Saturday Splash Page #7

 
"Devil in a Red-and-Black Spandex," in X-Men Forever 2 #2, by Chris Claremont (writer), Tom Grummett (penciler), Cory Hamscher (inker), Wilfredo Quintana (colorist), Tom Orzechowski (letterer)

X-Men Forever was canceled at 24 issues. As is typical, Marvel restarted the book the very next month with the so-clever name X-Men Forever 2. The story picks up in the aftermath of where the previous series ended, with the X-Men having their usual Pyrrhic victory. They slowed the Consortium down, but lost some friends and put a big bullseye on the backs. So Claremont pulls out the "fake your deaths" stunt again.

Mr. Sinister is still lurking in a kid's body, trying to get Nathan Summers, and now he's sending out the Marauders, including clones of both Sabretooth and Wolverine.
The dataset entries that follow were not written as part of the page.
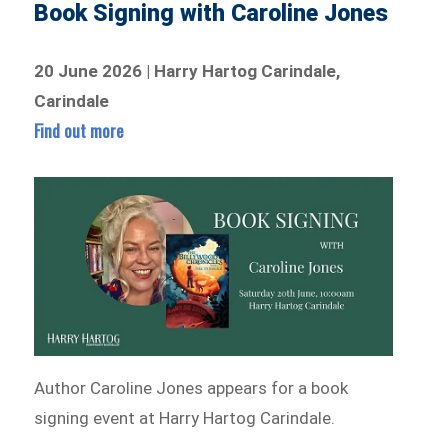
Book Signing with Caroline Jones
20 June 2026 | Harry Hartog Carindale,
Carindale
Find out more
Author Caroline Jones appears for a book
signing event at Harry Hartog Carindale.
The Wolverine clone actually follows Shadowcat to Japan in a two-parter drawn by Mike Grell, who draws Logan's bone claws like they're made of several bones, like a finger, instead of just one long bone. I don't think I've ever seen anyone else draw them like that. Shadowcat herself is continuing to change, as she's developing a healing factor and the fingernails on the arm that doesn't have one of Logan's adamantium claws no extend into claws themselves. Plus she's thinking in Japanese a lot. Not sure what Claremont was going for there. Something with Ogun, probably.

Not content with having two Storms - one an adult and evil, the other a teenager and essentially good - running around, Claremont adds a third Storm to the mix. Also an adult, but seemingly composed of lightning (and a mohawk). Which is actually pretty cool, I have to admit. There's a whole plotline with Evil Storm, sorry Perfect Storm, trying to conquer Genosha, and the X-Men covertly invading Wakanda to get her. Which runs them smack into the Avengers again. Most bizarre of all, Mystique decides she actually wants to be a good mom and help her kids. OK, well now I know Claremont's just fucking with us.

As with last week's entry, it's hard to believe Claremont would have been able to do all this, even if it was his original plan. But it does have the feel of his original run on Uncanny X-Men in that sense of lots of plates spinning at once, and the X-Men constantly scrambling. They've got threats coming from multiple directions, and potential allies that aren't sure they can't trust them, but they aren't entirely alone. Spider-Man finds out they aren't actually dead, but keeps it a secret. Dr. Strange lends a hand to the Storms. Nick Fury's sticking with them. They're outnumbered, and forced to pull together a awkward group, but they make it work.

The book ran 16 issues before cancellation, ending on a cliffhanger for more than a few characters. The whole thing with Mr. Sinister doesn't get resolved, for one thing, but when does it ever where that creepy fucker is involved? The book struggles a bit more to hold onto a consistent artist. Tom Grummett draws 4 of the first 6 issues, with Rodney Buchemi handling the other two. Then you get two issues by Ron Lim, the Mike Grell two-parter, Buchemi again for two issues, Robert Atkins, Andy Smith for two issues and Ramon Rosanas for the conclusion. Most of the artists, except Grell, fall into a similar enough realm of "solid superhero art" it isn't too jarring. Nobody's shifting wildly off-model from one issue to the next.

2 comments:

thekelvingreen said...

I have zero memory of this, but then I've never been a huge X-Men fan so it could easily have slipped under my radar. I do have to say though that "Perfect Storm" is a great name for a Storm offshoot character.

CalvinPitt said...

I remember Paul O'Brien reviewing it when it was coming out, but I can't recall why I decided to track it all down. Morbid curiosity, probably.